### Exercise
Because the entries hold pictures, reproduce only their words, exactly as written.

(Stored data entries)
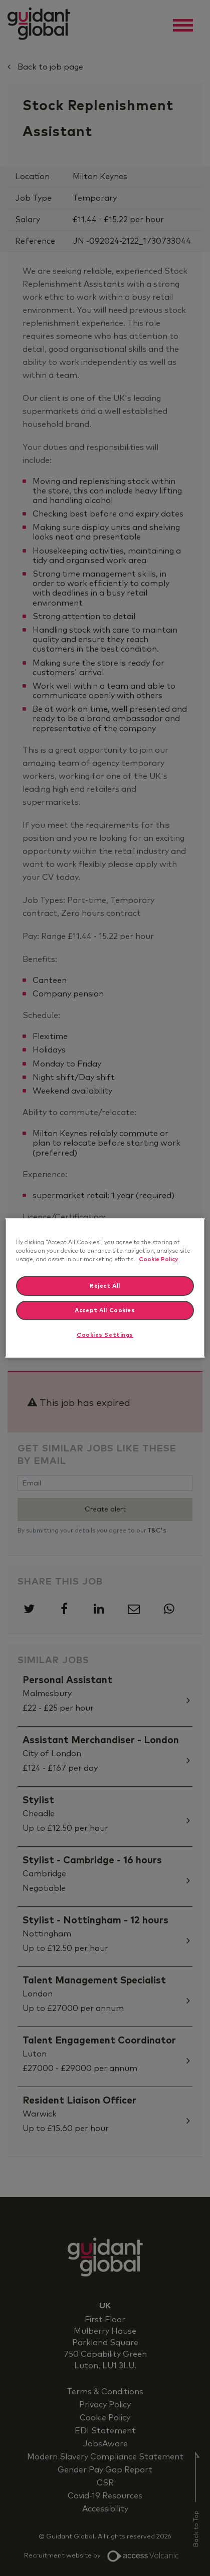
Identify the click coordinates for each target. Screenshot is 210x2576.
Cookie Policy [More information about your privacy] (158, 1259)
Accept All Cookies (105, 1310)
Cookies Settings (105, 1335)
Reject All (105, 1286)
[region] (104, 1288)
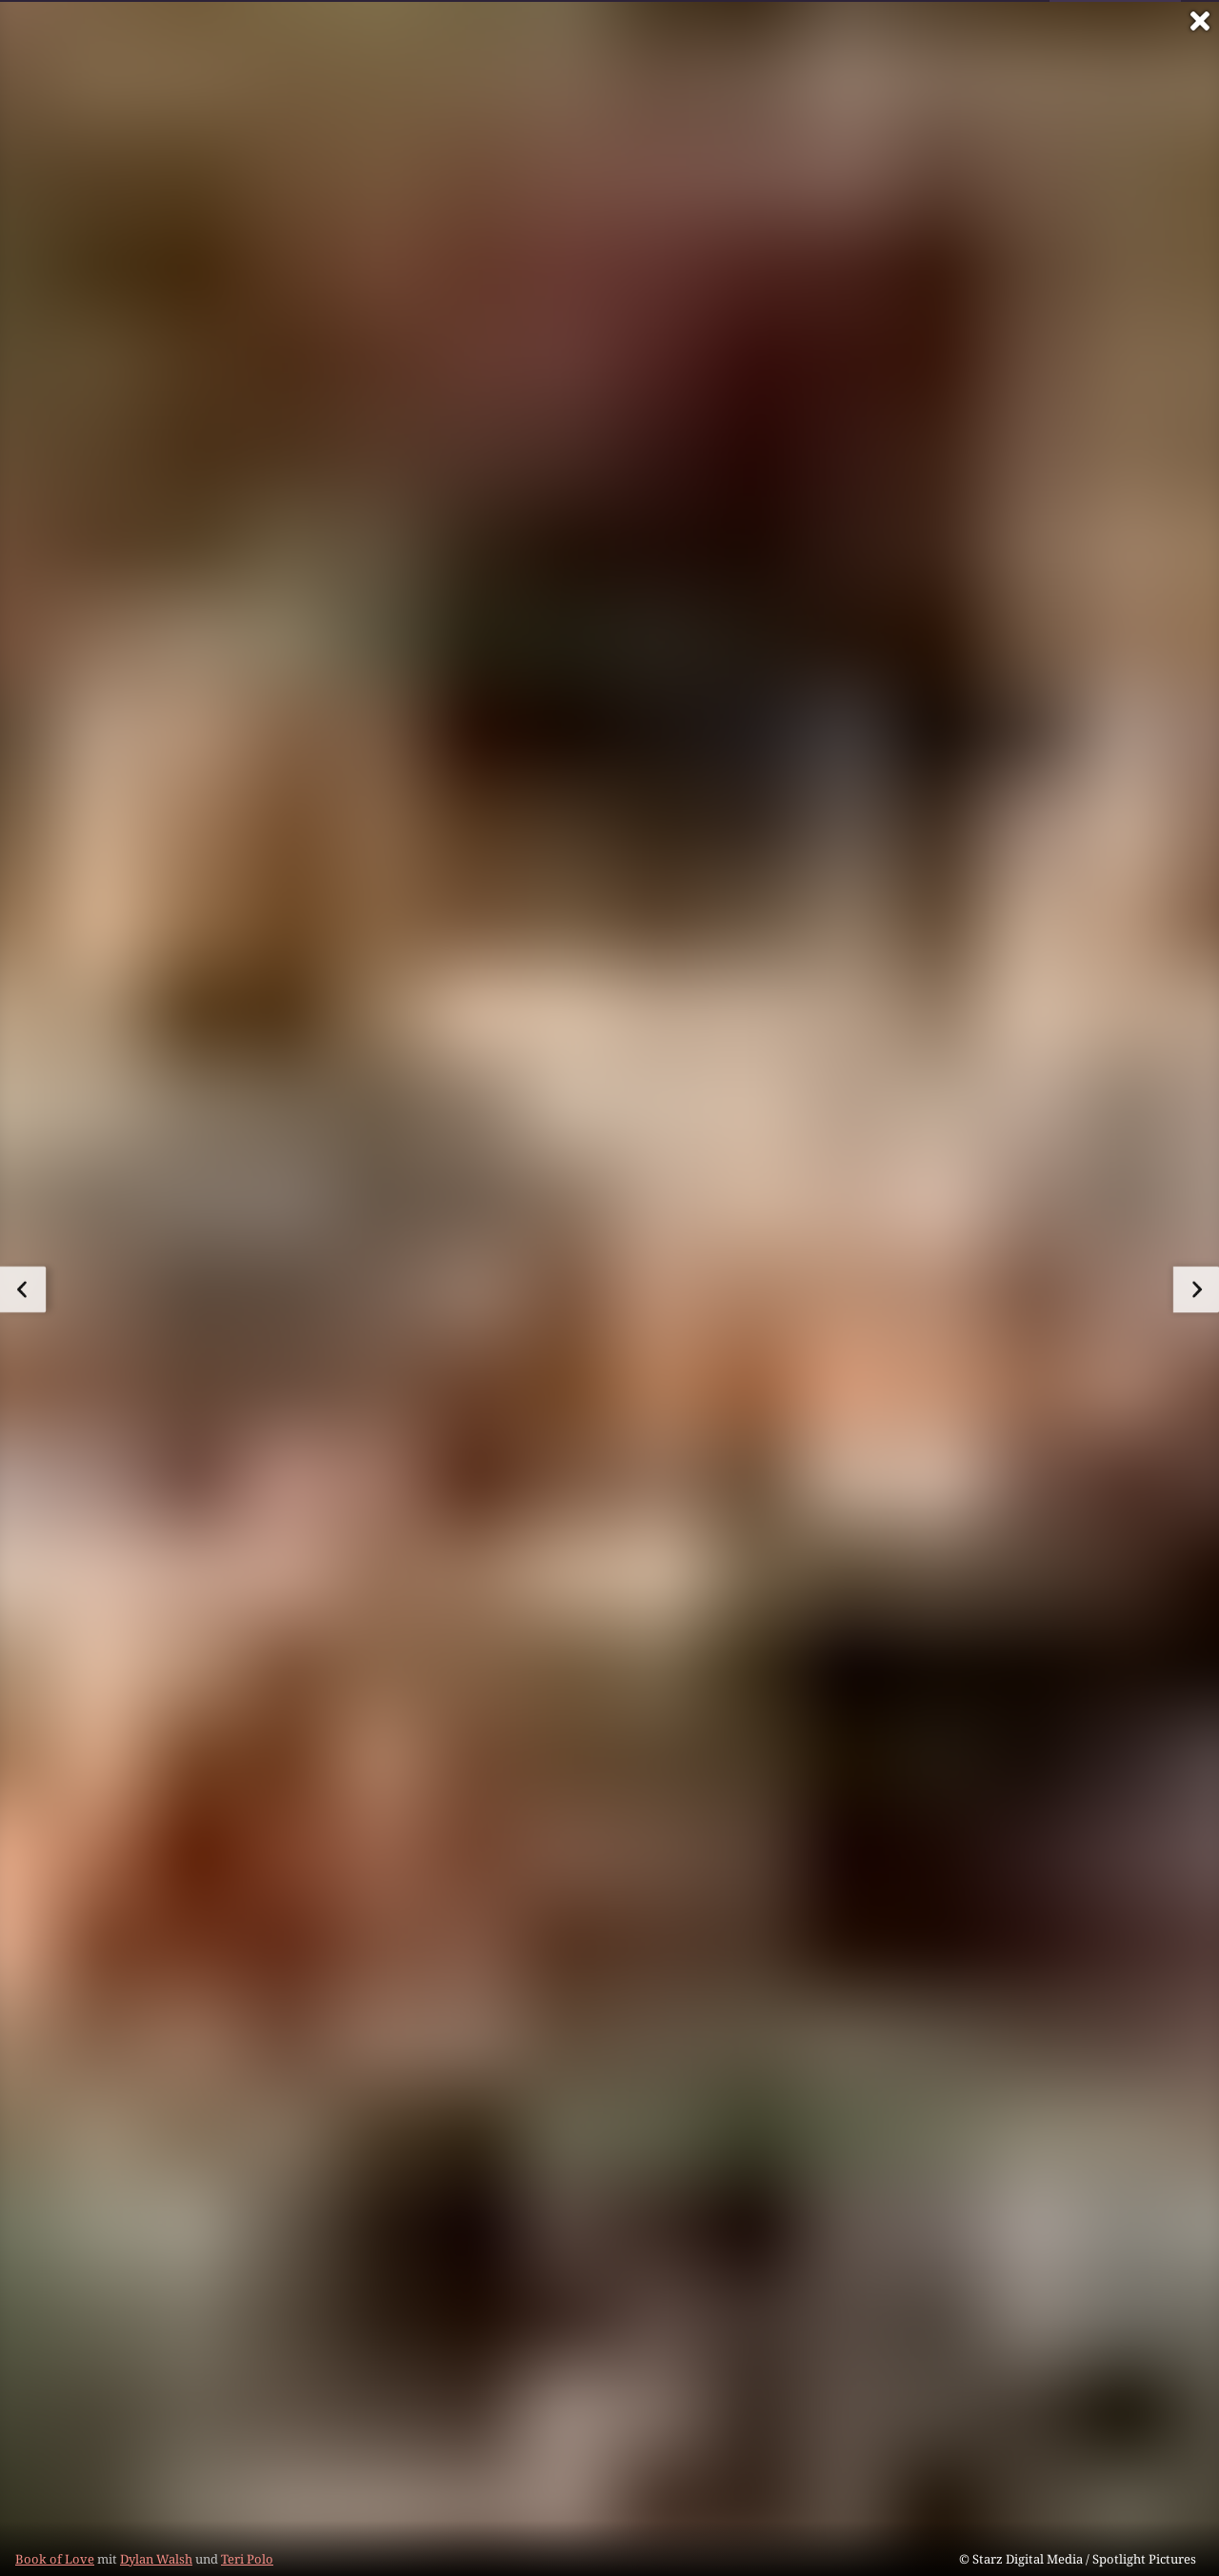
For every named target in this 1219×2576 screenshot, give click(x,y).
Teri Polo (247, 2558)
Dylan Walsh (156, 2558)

### Task response
Identify the click coordinates for each target. Screenshot is 210x2576.
Cookie Policy [More information about your privacy] (158, 1259)
Accept All Cookies (105, 1310)
Cookies Settings (105, 1335)
Reject All (105, 1286)
[region] (104, 1288)
For every named target in this 1219×2576 screenshot, give click(x,y).
Teri Polo (247, 2558)
Dylan Walsh (156, 2558)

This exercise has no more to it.